Copy out each line of the material in which the word "Produktionen" can be found.

---+---

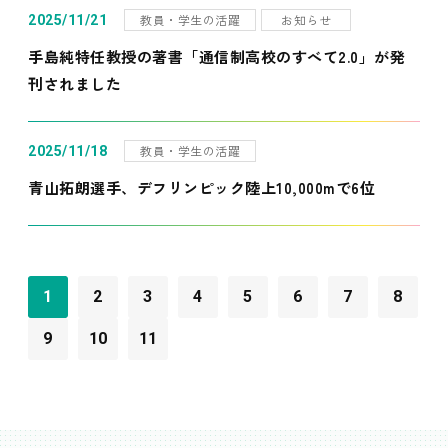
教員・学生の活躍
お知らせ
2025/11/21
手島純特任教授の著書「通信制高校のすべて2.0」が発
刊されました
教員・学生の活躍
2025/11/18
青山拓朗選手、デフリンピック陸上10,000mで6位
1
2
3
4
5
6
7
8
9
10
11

---+---

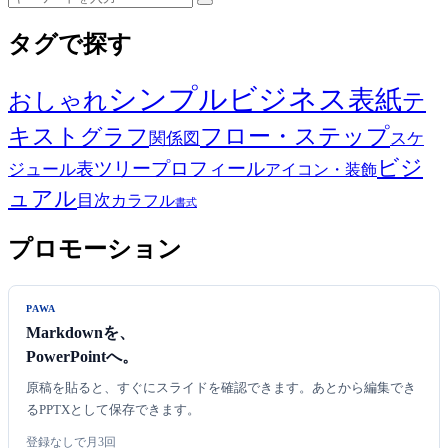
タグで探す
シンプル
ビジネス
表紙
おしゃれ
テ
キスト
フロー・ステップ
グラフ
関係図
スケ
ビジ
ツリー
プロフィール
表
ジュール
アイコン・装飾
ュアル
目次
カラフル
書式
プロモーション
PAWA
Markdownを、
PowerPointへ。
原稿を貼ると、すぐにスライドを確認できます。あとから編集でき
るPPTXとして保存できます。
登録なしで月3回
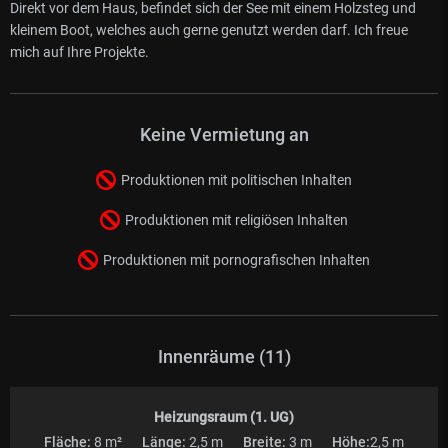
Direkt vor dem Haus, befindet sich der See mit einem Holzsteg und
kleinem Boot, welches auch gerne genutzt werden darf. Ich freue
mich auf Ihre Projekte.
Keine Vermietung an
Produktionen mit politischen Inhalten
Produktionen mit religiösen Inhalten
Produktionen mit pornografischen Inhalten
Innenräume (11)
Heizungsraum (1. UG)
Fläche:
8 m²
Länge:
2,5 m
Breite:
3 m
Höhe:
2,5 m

---+---

Written solution -
Produktionen mit politischen Inhalten
Produktionen mit religiösen Inhalten
Produktionen mit pornografischen Inhalten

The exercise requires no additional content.